Comentários por alternativa:
- A) Não. O problema não foi rejeição econômica, mas a legitimação pseudocientífica da desigualdade.
- B) Certo. A crítica destaca a naturalização ideológica de desigualdades e da dominação colonial.
- C) Não. O darwinismo social hierarquizava povos e frequentemente recorria a explicações raciais.
- D) Não. O núcleo da teoria não era climático, mas hierárquico e competitivo.
- E) Não. A adaptação não era neutra; serviu intensamente à justificativa do imperialismo.
Questão 07
Gabarito: alternativa E). Certo. A noção de estágios desiguais sustentava tutela política e restrição de direitos.
Comentários por alternativa:
- A) Não. A justificativa central do darwinismo social não era religiosa, mas hierárquica e pseudocientífica.
- B) Não. O discurso colonial não se baseava em autonomia equivalente entre culturas.
- C) Não. Essa alternativa desloca o foco para economia de mercado, não para hierarquização social.
- D) Não. O Estado imperial não era racialmente neutro nem oferecia integração imediata.
- E) Certo. A noção de estágios desiguais sustentava tutela política e restrição de direitos.
Questão 08
Gabarito: alternativa A). Certo. A ideologia também se difundiu por imagens, escolas e exposições públicas.
Comentários por alternativa:
- A) Certo. A ideologia também se difundiu por imagens, escolas e exposições públicas.
- B) Não. Ele dialogava amplamente com representações de progresso e nacionalismo imperial.
- C) Não. O darwinismo social alcançou imagens, exposições, manuais e discursos públicos.
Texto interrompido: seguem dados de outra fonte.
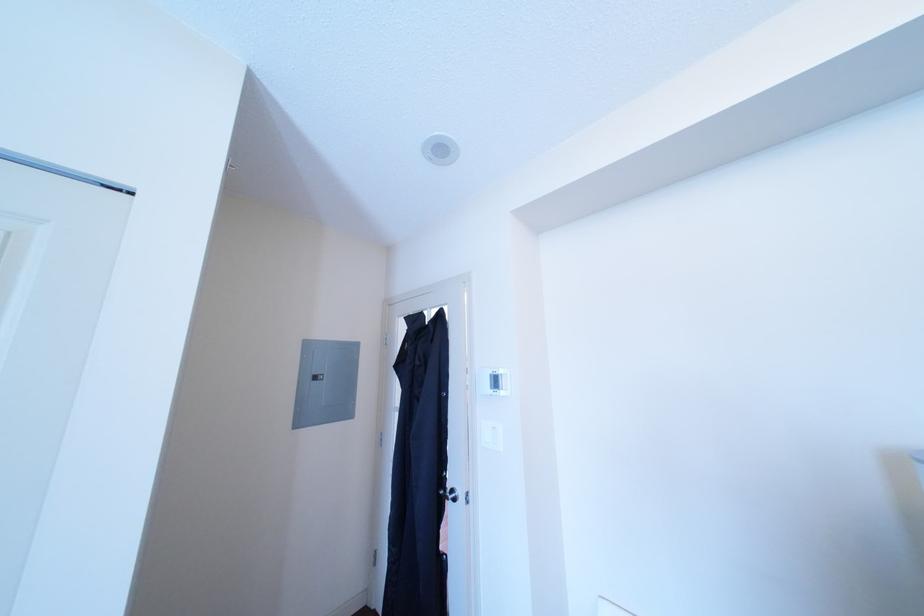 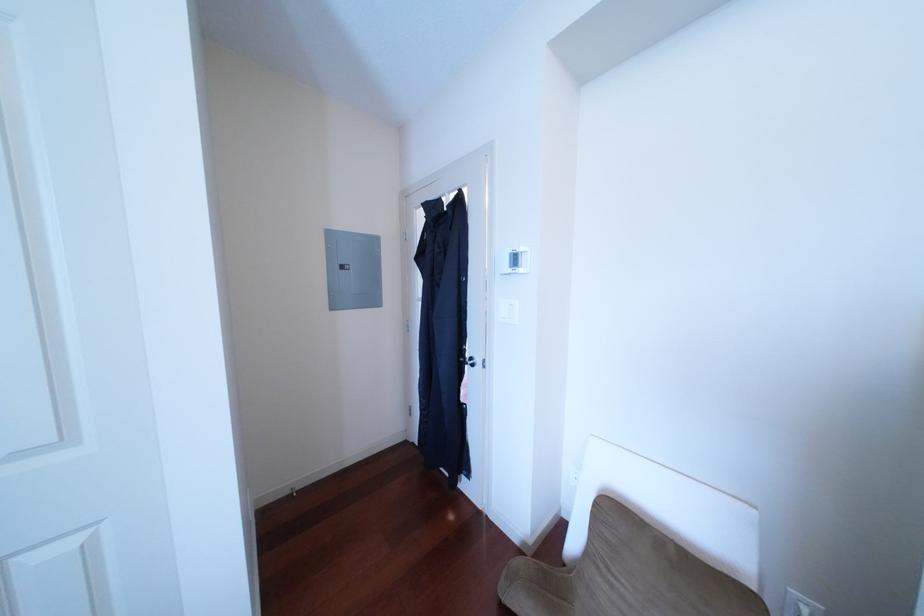 Question: The images are taken continuously from a first-person perspective. In which direction is your viewpoint rotating?

Choices:
 (A) Left
 (B) Right
 (C) Up
 (D) Down

Answer: (D) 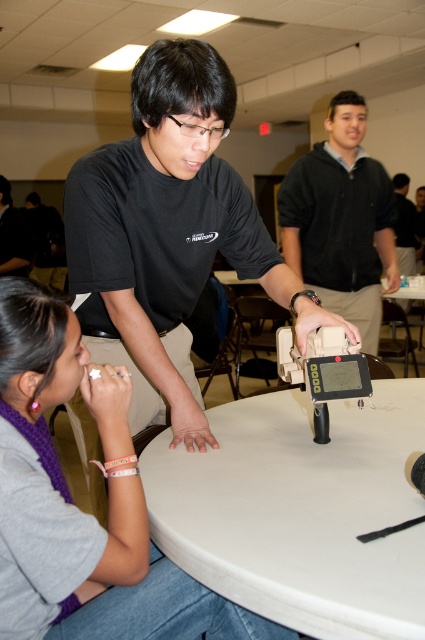 In the scene shown: Does gray fabric shirt at lower left have a lesser height compared to black matte shirt at center?

Yes.

Can you confirm if gray fabric shirt at lower left is bigger than black matte shirt at center?

No.

Which is in front, point (82, 520) or point (16, 227)?

Positioned in front is point (82, 520).

Image resolution: width=425 pixels, height=640 pixels. In order to click on gray fabric shirt at lower left in this screenshot , I will do `click(79, 509)`.

How distant is white plastic table at center from black matte shirt at upper center?

white plastic table at center is 5.40 meters away from black matte shirt at upper center.

Who is more forward, (258, 428) or (402, 216)?

Point (258, 428) is more forward.

Is point (394, 573) farther from viewer compared to point (401, 237)?

No.

Find the location of a particular element. The height and width of the screenshot is (640, 425). white plastic table at center is located at coordinates (300, 509).

Is white plastic table at center to the left of gray fabric shirt at lower left from the viewer's perspective?

In fact, white plastic table at center is to the right of gray fabric shirt at lower left.

Who is taller, white plastic table at center or gray fabric shirt at lower left?

With more height is gray fabric shirt at lower left.

Measure the distance between point (396, 472) and camera.

The distance of point (396, 472) from camera is 3.43 feet.

Where is `white plastic table at center`? white plastic table at center is located at coordinates (300, 509). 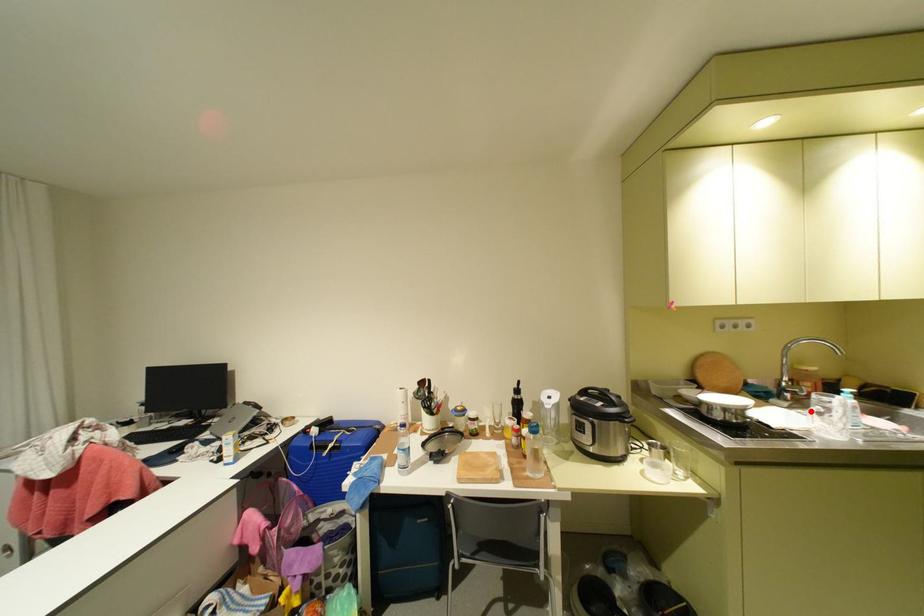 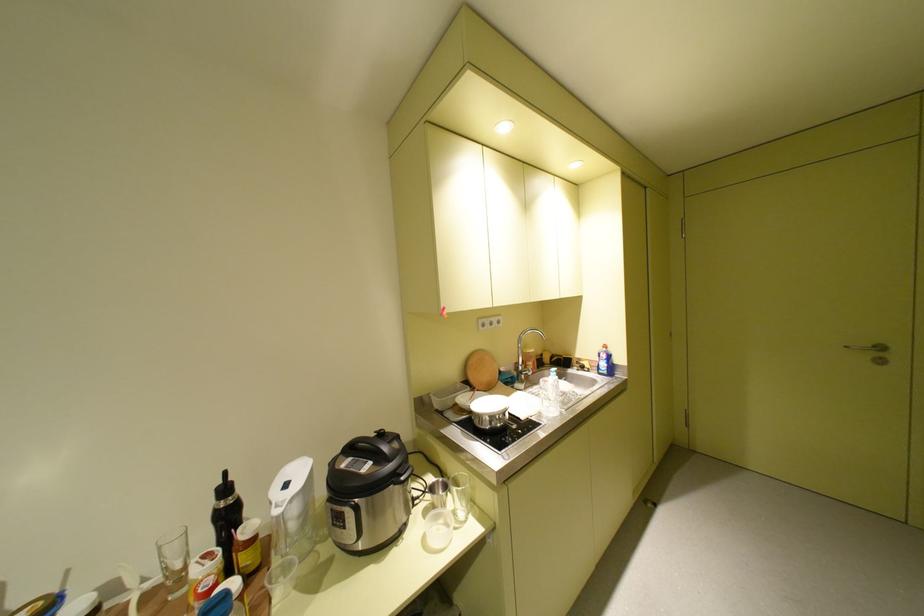 Locate, in the second image, the point that corresponds to the highlighted location in the first image.

(541, 390) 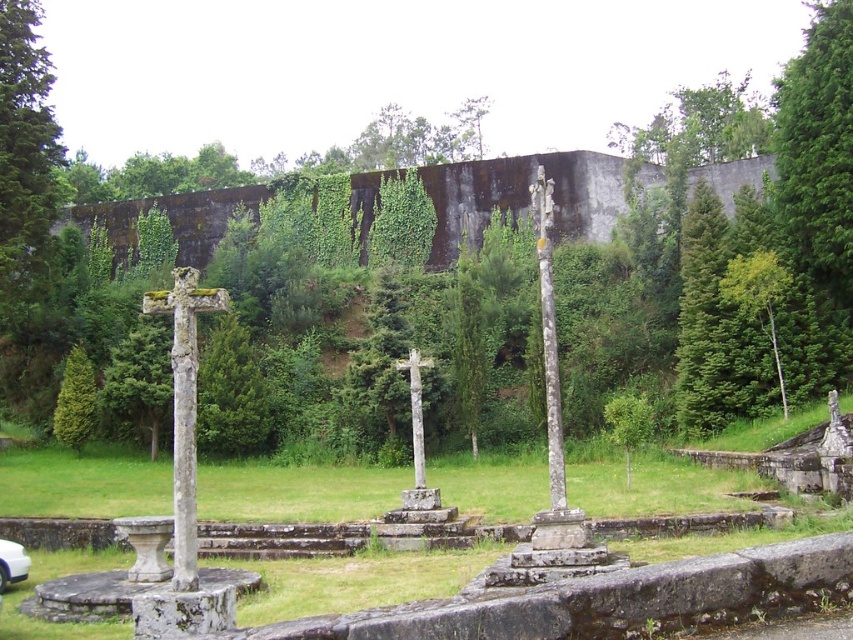 You are standing at the entrance of the memorial area and want to take a photo of both the green textured stone cross at lower left and the white stone cross at center. Can you see both crosses in your camera frame at the same time?

The white stone cross at center is behind the green textured stone cross at lower left, so you cannot see both crosses in the same camera frame because the green textured stone cross at lower left is blocking the view of the white stone cross at center.

You are a photographer trying to capture the stone cross at left without any obstructions. You notice the white glossy car at lower left. Based on their positions, can you position yourself so that the car does not block your view of the cross?

The stone cross at left is in front of the white glossy car at lower left, so if you position yourself behind the car, you can still see the cross in front of it without obstruction. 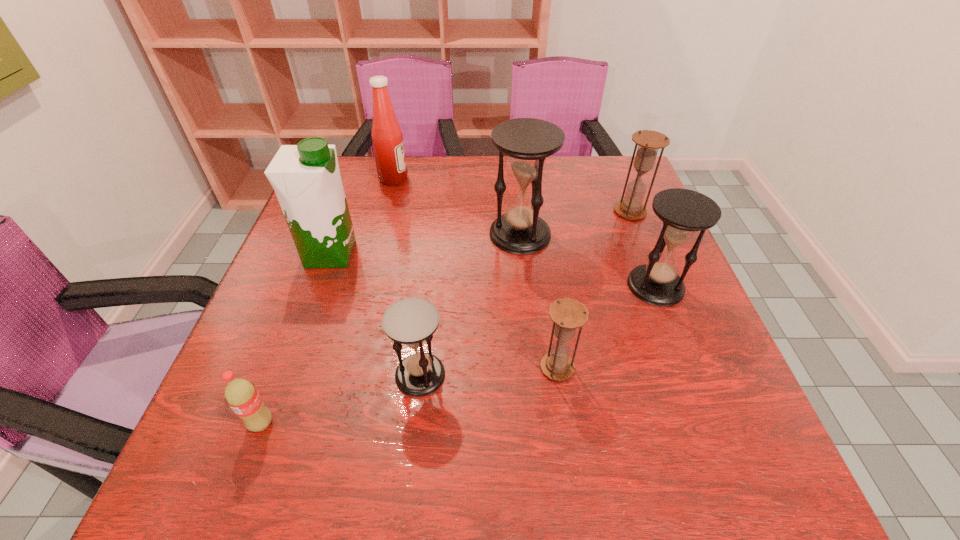 Locate an element on the screen. the left brown hourglass is located at coordinates (567, 314).

This screenshot has height=540, width=960. I want to click on the leftmost black hourglass, so click(x=411, y=321).

This screenshot has height=540, width=960. What are the coordinates of `the fourth object from left to right` in the screenshot? It's located at (411, 321).

Locate an element on the screen. The height and width of the screenshot is (540, 960). red soda is located at coordinates (241, 395).

This screenshot has width=960, height=540. I want to click on the nearest object, so click(241, 395).

Where is `free location located 0.290m on the front-facing side of the farthest object`? The width and height of the screenshot is (960, 540). free location located 0.290m on the front-facing side of the farthest object is located at coordinates (507, 179).

Where is `free space located on the front-facing side of the green soya milk`? free space located on the front-facing side of the green soya milk is located at coordinates (412, 254).

You are a GUI agent. You are given a task and a screenshot of the screen. Output one action in this format:
    pyautogui.click(x=<x>, y=<y>)
    Task: Click on the vacant region located on the left of the farthest black hourglass
    
    Given the screenshot: What is the action you would take?
    pyautogui.click(x=354, y=234)

Image resolution: width=960 pixels, height=540 pixels. I want to click on vacant space located on the back of the rightmost black hourglass, so pyautogui.click(x=641, y=249).

I want to click on free space located on the front of the right brown hourglass, so click(x=670, y=313). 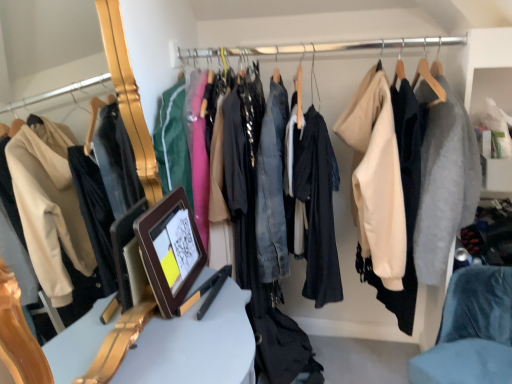 Question: Is white glossy table at center at the right side of velvet blue chair at lower right?

Choices:
 (A) yes
 (B) no

Answer: (B)

Question: Can you confirm if white glossy table at center is wider than velvet blue chair at lower right?

Choices:
 (A) yes
 (B) no

Answer: (B)

Question: Can you confirm if white glossy table at center is positioned to the left of velvet blue chair at lower right?

Choices:
 (A) yes
 (B) no

Answer: (A)

Question: Could you tell me if white glossy table at center is turned towards velvet blue chair at lower right?

Choices:
 (A) no
 (B) yes

Answer: (B)

Question: From a real-world perspective, is white glossy table at center on top of velvet blue chair at lower right?

Choices:
 (A) yes
 (B) no

Answer: (A)

Question: Considering the relative sizes of white glossy table at center and velvet blue chair at lower right in the image provided, is white glossy table at center smaller than velvet blue chair at lower right?

Choices:
 (A) yes
 (B) no

Answer: (B)

Question: Is white glossy table at center at the right side of brown wooden picture frame at center?

Choices:
 (A) no
 (B) yes

Answer: (B)

Question: From the image's perspective, is white glossy table at center above brown wooden picture frame at center?

Choices:
 (A) no
 (B) yes

Answer: (A)

Question: Is white glossy table at center touching brown wooden picture frame at center?

Choices:
 (A) no
 (B) yes

Answer: (A)

Question: Is there a large distance between white glossy table at center and brown wooden picture frame at center?

Choices:
 (A) no
 (B) yes

Answer: (A)

Question: Considering the relative sizes of white glossy table at center and brown wooden picture frame at center in the image provided, is white glossy table at center taller than brown wooden picture frame at center?

Choices:
 (A) yes
 (B) no

Answer: (A)

Question: Is the position of white glossy table at center less distant than that of brown wooden picture frame at center?

Choices:
 (A) no
 (B) yes

Answer: (B)

Question: Is brown wooden picture frame at center at the left side of white glossy table at center?

Choices:
 (A) no
 (B) yes

Answer: (B) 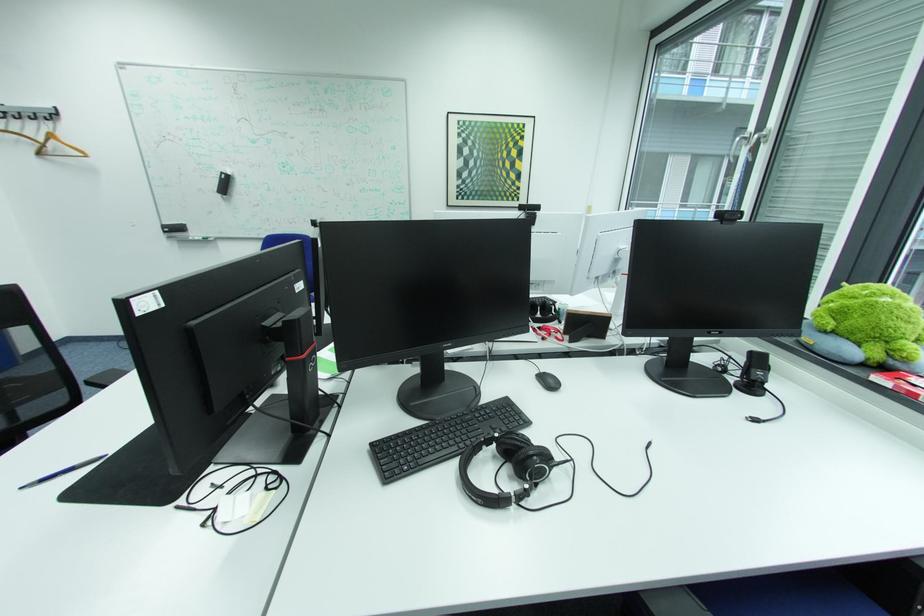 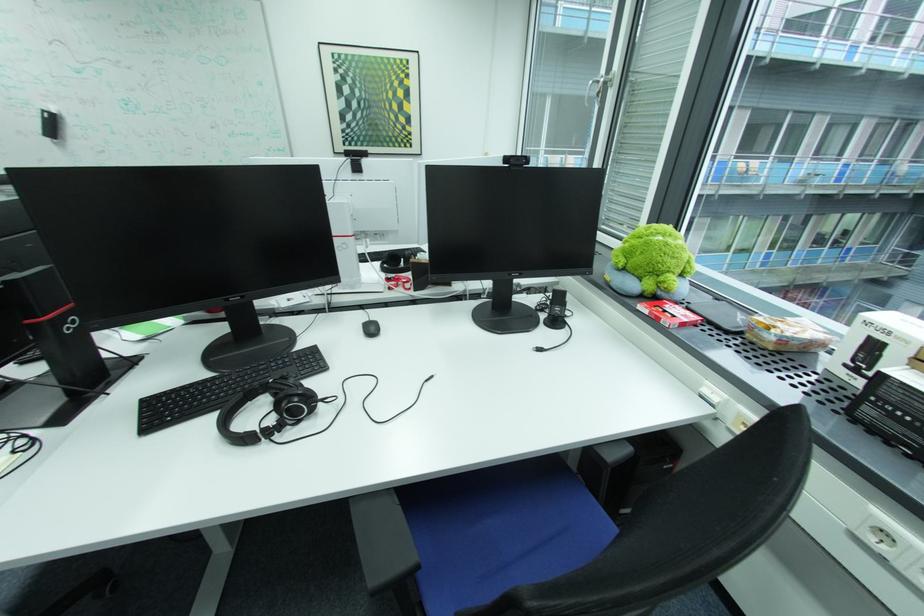 Question: What movement of the cameraman would produce the second image?

Choices:
 (A) Left
 (B) Right
 (C) Forward
 (D) Backward

Answer: (B) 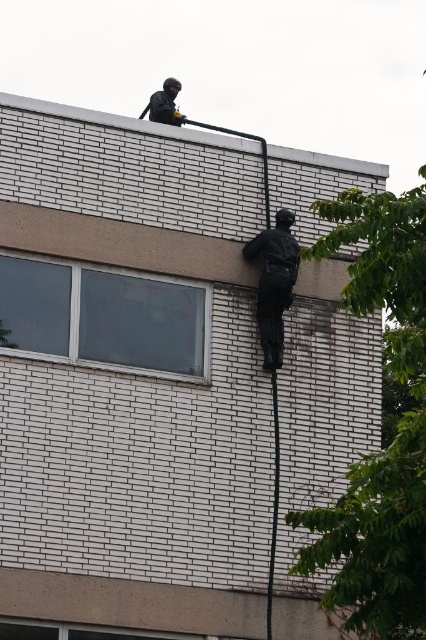 In order to click on clear glass window at lower left in this screenshot , I will do `click(104, 316)`.

Is clear glass window at lower left bigger than matte black figure at center?

Incorrect, clear glass window at lower left is not larger than matte black figure at center.

Describe the element at coordinates (104, 316) in the screenshot. I see `clear glass window at lower left` at that location.

The image size is (426, 640). Identify the location of clear glass window at lower left. (104, 316).

Between matte black figure at center and black matte helmet at upper center, which one has less height?

matte black figure at center is shorter.

Between point (275, 228) and point (164, 120), which one is positioned behind?

Point (164, 120)

Where is `matte black figure at center`? matte black figure at center is located at coordinates (273, 282).

Looking at this image, who is more distant from viewer, (189, 369) or (150, 108)?

The point (150, 108) is more distant.

Is the position of clear glass window at lower left less distant than that of black matte helmet at upper center?

Yes, clear glass window at lower left is closer to the viewer.

Who is more distant from viewer, (88, 292) or (158, 92)?

The point (158, 92) is more distant.

Where is `clear glass window at lower left`? The image size is (426, 640). clear glass window at lower left is located at coordinates (104, 316). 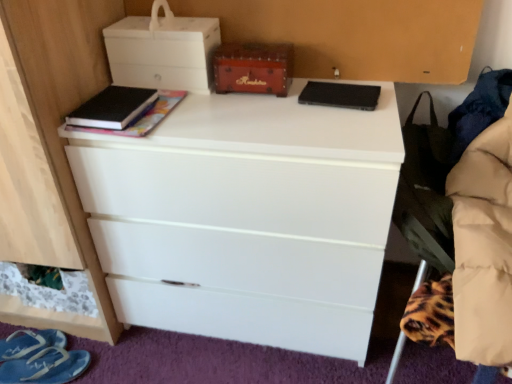 The width and height of the screenshot is (512, 384). In order to click on free location above blue fabric slipper at lower left, which is the 1th footwear in front-to-back order (from a real-world perspective) in this screenshot , I will do `click(35, 363)`. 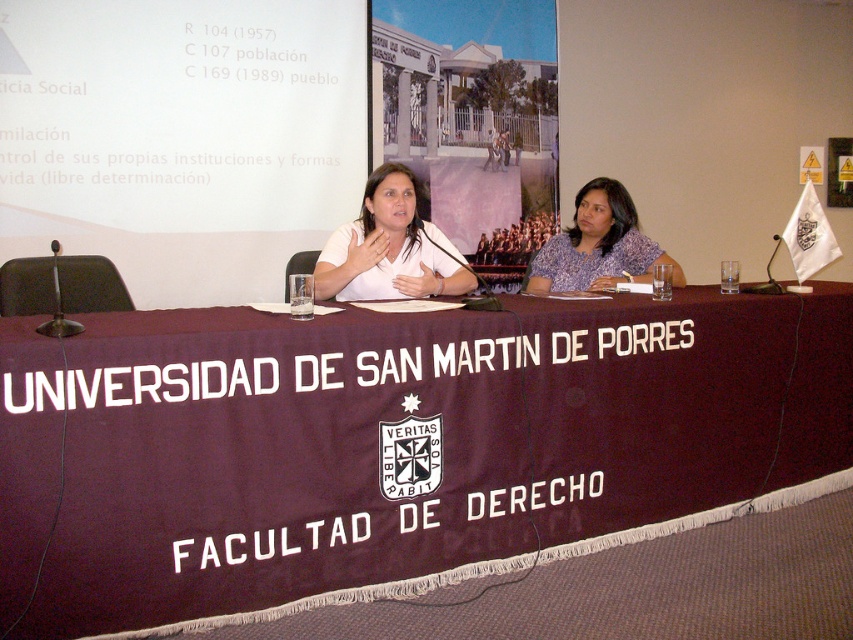 You are organizing a photo shoot for a university event and want to ensure proper framing. Given the scene described, which of the two individuals, the one wearing the white matte shirt at center or the one in the purple printed blouse at center, would require a wider frame to capture their clothing details adequately?

The purple printed blouse at center requires a wider frame because it has a greater width compared to the white matte shirt at center.

You are standing in the conference room at the Universidad de San Martin de Porres and want to place a 2.5 feet wide laptop on the maroon fabric table at center. Can the laptop fit on the table?

The maroon fabric table at center is 6.13 feet from viewer, so the distance from the viewer does not affect the table width. The laptop is 2.5 feet wide, but the table width is not provided. Therefore, it is impossible to determine if the laptop will fit based on the given information.

You are standing in front of the conference table at the Universidad de San Martin de Porres. You want to place a small plant on the table at the exact point marked as point (409, 388). If you are 1.7 meters tall, will the plant be visible to you without bending down?

The distance of point (409, 388) from the viewer is 2.34 meters. Since the plant is placed on the table at this point, and you are 1.7 meters tall, the plant will be visible without bending down as it is within a reasonable line of sight. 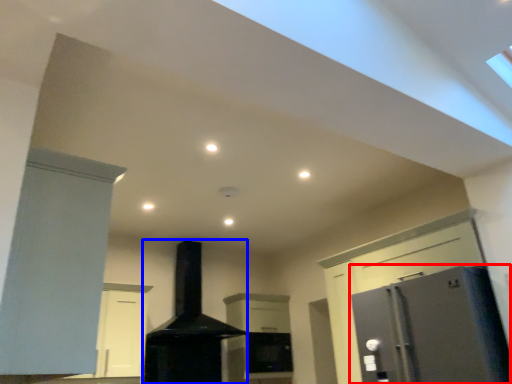 Question: Among these objects, which one is farthest to the camera, refrigerator (highlighted by a red box) or fireplace (highlighted by a blue box)?

Choices:
 (A) refrigerator
 (B) fireplace

Answer: (B) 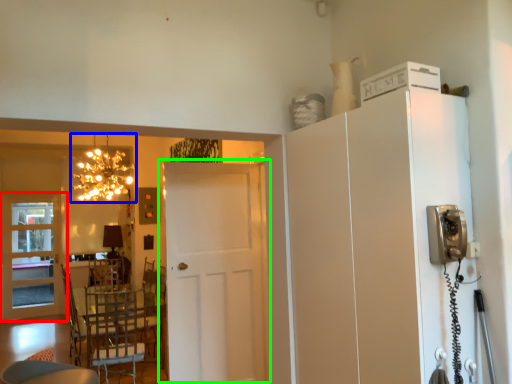 Question: Considering the real-world distances, which object is farthest from door (highlighted by a red box)? lamp (highlighted by a blue box) or door (highlighted by a green box)?

Choices:
 (A) lamp
 (B) door

Answer: (B)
- D) Não. Exposições e materiais didáticos frequentemente valorizavam hierarquias imperiais, não só economia.
- E) Não. Em geral, essas representações reforçavam a superioridade europeia, não autonomia colonizada.
Questão 09
Gabarito: alternativa D). Certo. Historicamente, trata-se de uma ideologia que justificou desigualdades e expansionismo.
Comentários por alternativa:
- A) Não. Não surgiu como denúncia anticolonial, mas como justificativa do domínio imperial.
- B) Não. O termo não designa resistência africana, e sim discurso legitimador europeu.
- C) Não. Não se trata de política econômica igualitária, mas de ideologia hierarquizante.
- D) Certo. Historicamente, trata-se de uma ideologia que justificou desigualdades e expansionismo.
- E) Não. Darwinismo social não foi tratado diplomático nem acordo de fronteiras.
Questão 10
Gabarito: alternativa C). Certo. A ideia de progresso guiado por “superiores” expressa a lógica do darwinismo social.
Comentários por alternativa:
- A) Não. A tese pressupõe hierarquias entre civilizações, não pluralismo cultural equilibrado.
- B) Não. O foco da afirmação está na legitimação ideológica, não nos custos do imperialismo.
- C) Certo. A ideia de progresso guiado por “superiores” expressa a lógica do darwinismo social.
- D) Não. A ênfase recai sobre superioridade civilizatória, não sobre equilíbrio diplomático europeu.
- E) Não. A formulação se baseia em desigualdade entre povos, não em igualdade espiritual.